Toyota Motor plans to build three new assembly plants in Maharashtra, India, targeting annual output of one million vehicles by the 2030s. The investment is estimated at 300 billion yen, making it one of the company's largest manufacturing bets outside Japan. The move would roughly triple Toyota's current production capacity in India. Maharashtra, already home to major auto manufacturing clusters, is the chosen base for this scale-up. India's passenger vehicle market has been growing steadily, and global automakers are racing to lock in capacity ahead of expected demand surges later this decade. For Toyota, higher local output reduces dependence on imports, cuts costs, and positions the company to compete more aggressively on price in a market where value-conscious buyers dominate. The key number to watch is whether Toyota hits the one-million-unit target on schedule, as that would make India one of its top global production hubs. Progress on land acquisition, supplier ecosystem development, and state-level clearances will determine how quickly these plants come online.

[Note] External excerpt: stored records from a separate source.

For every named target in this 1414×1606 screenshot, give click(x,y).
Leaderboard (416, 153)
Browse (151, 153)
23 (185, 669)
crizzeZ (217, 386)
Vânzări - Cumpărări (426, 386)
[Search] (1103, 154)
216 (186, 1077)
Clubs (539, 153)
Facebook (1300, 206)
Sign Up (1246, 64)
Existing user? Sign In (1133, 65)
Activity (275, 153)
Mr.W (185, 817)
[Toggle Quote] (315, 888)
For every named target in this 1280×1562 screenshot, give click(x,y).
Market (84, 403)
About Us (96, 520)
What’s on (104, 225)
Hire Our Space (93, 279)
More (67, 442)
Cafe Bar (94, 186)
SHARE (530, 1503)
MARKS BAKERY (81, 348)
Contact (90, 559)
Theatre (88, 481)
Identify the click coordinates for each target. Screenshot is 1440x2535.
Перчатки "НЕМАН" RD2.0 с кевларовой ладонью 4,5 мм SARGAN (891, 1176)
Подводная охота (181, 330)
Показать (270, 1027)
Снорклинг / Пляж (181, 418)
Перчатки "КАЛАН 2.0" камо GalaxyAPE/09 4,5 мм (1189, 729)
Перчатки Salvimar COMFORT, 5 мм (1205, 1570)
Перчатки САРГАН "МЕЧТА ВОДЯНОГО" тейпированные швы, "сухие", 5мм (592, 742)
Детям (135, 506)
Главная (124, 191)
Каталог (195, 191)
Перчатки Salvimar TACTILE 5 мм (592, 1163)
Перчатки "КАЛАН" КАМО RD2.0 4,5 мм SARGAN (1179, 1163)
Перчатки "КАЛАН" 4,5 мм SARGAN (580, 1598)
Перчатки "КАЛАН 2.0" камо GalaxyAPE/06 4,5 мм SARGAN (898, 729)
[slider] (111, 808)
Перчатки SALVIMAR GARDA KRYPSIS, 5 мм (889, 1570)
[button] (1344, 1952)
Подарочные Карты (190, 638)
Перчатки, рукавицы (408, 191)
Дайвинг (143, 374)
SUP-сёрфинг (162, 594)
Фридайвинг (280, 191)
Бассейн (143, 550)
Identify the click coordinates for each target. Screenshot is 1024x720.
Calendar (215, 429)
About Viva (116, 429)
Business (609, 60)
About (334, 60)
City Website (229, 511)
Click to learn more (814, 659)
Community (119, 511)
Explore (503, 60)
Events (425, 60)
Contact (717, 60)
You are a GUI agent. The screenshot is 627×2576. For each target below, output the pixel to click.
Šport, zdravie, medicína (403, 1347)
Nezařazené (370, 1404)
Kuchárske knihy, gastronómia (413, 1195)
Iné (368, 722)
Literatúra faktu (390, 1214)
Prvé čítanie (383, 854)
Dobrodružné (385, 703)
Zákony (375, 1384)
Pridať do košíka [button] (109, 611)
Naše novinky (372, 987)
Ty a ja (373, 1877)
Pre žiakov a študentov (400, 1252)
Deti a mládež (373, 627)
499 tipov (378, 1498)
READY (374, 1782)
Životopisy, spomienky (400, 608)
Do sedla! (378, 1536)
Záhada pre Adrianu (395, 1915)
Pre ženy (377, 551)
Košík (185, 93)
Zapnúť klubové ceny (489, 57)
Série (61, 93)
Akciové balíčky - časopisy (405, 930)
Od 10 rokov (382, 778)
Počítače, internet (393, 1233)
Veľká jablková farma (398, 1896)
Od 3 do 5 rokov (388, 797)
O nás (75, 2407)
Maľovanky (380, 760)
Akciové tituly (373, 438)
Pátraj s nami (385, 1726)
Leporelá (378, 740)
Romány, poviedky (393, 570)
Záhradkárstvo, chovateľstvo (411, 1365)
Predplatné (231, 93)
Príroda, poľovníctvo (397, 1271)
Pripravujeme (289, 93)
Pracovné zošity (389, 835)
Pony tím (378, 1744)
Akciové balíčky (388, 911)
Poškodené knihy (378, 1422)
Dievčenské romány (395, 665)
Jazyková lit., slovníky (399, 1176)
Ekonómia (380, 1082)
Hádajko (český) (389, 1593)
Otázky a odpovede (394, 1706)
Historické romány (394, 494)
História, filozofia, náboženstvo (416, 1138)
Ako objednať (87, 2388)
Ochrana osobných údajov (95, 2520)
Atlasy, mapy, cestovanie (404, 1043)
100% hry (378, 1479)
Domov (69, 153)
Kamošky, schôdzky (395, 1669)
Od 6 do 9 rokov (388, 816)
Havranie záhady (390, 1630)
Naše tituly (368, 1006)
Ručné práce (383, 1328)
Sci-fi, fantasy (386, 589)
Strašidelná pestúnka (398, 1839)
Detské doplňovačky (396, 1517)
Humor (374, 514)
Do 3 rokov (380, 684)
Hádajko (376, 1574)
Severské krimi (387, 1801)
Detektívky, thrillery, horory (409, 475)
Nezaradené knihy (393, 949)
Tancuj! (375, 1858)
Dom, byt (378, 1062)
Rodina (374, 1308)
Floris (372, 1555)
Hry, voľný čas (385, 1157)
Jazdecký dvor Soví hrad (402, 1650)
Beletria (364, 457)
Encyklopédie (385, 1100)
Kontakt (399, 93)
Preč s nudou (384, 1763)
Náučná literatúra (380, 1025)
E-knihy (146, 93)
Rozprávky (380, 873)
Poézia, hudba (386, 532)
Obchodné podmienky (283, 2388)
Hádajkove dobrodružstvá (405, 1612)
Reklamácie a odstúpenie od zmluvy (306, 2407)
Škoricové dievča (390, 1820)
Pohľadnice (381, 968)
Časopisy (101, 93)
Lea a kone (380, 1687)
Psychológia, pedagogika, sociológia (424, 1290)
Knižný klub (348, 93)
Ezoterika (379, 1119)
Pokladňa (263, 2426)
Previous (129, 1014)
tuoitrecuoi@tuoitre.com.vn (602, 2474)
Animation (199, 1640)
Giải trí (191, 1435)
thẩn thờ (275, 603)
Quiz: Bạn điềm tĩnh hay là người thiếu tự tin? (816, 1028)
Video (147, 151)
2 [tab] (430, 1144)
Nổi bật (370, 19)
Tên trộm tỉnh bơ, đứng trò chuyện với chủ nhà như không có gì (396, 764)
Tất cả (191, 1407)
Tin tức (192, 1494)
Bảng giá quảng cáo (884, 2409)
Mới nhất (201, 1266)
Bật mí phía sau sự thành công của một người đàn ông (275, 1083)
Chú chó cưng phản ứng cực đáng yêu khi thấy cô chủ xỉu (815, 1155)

HDFC Bank's board has approved Rajiv Kumar, former Chief Election Commissioner and financial services secretary, as its Part-time Non-Executive Chairman from June 30, 2026. His chairmanship still requires RBI approval, but the move ends the bank's prolonged search for a permanent board leader.
Indian startups raised $1.1 billion across 16 deals in the week of June 21-26, 2026, up 2.5 times from the prior week, with CRED's $900 million Series H led by Meta accounting for most of the total. Square Yards became India's 131st unicorn after closing a $95 million round.
Jet fuel costs dropped sharply after a US-Iran interim peace deal, but airlines are expected to use the savings to rebuild margins rather than cut fares. Tight capacity, aircraft delivery delays, and weak budget carriers give major carriers unusual pricing power heading into the second half of 2026.
Meta is investing $900 million in CRED at a $4.5 billion valuation, the largest Indian startup round of 2026, as founder Kunal Shah moves to a global leadership role at WhatsApp. Miten Sampat takes over as interim CEO, and a major employee stock buyback is expected within weeks.